Supplied records

┄┄┄┄┄┄┄┄┄┄

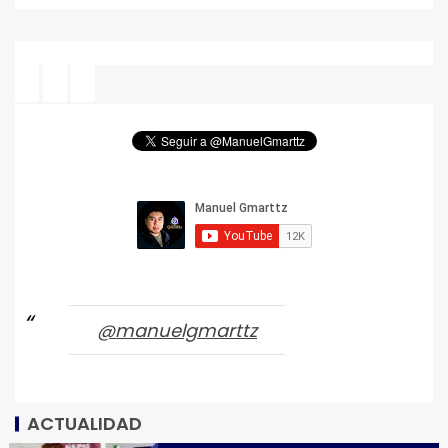
@manuelgmarttz
ACTUALIDAD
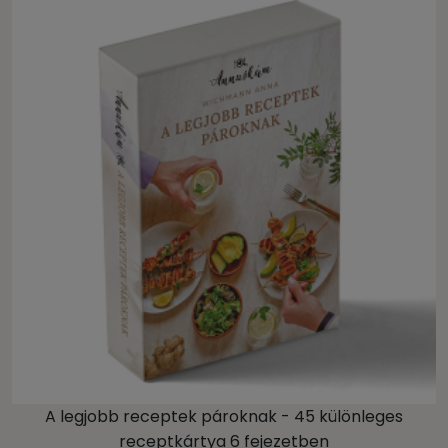
A legjobb receptek pároknak - 45 különleges
receptkártya 6 fejezetben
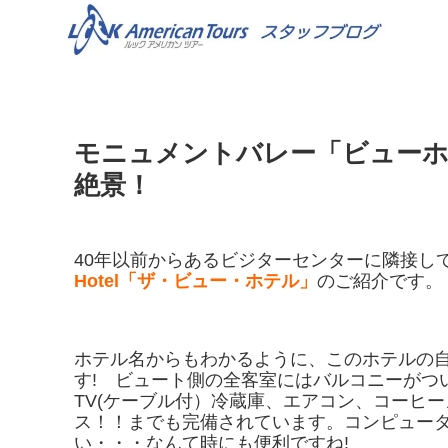
モニュメントバレー「ビューホ
絶景！
40年以前からあるビジターセンターに隣接し
Hotel「
ザ・ビュー・ホテル」
のご紹介です。
ホテル名からもわかるように、このホテルの
す! ビュート側の全客室にはバルコニーがつ
TV(ケーブル付）冷蔵庫、エアコン、コーヒー
ス！！までも完備されています。コンピュー
い・・・なんて時にも便利ですね!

┄┄┄┄┄┄┄┄┄┄

Assignment
Could you write out every record exactly, leaving the pictures out?

Reply
@manuelgmarttz
ACTUALIDAD
A legjobb receptek pároknak - 45 különleges
receptkártya 6 fejezetben
モニュメントバレー「ビューホ
絶景！
40年以前からあるビジターセンターに隣接し
Hotel「
ザ・ビュー・ホテル」
のご紹介です。
ホテル名からもわかるように、このホテルの
す! ビュート側の全客室にはバルコニーがつ
TV(ケーブル付）冷蔵庫、エアコン、コーヒー
ス！！までも完備されています。コンピュー
い・・・なんて時にも便利ですね!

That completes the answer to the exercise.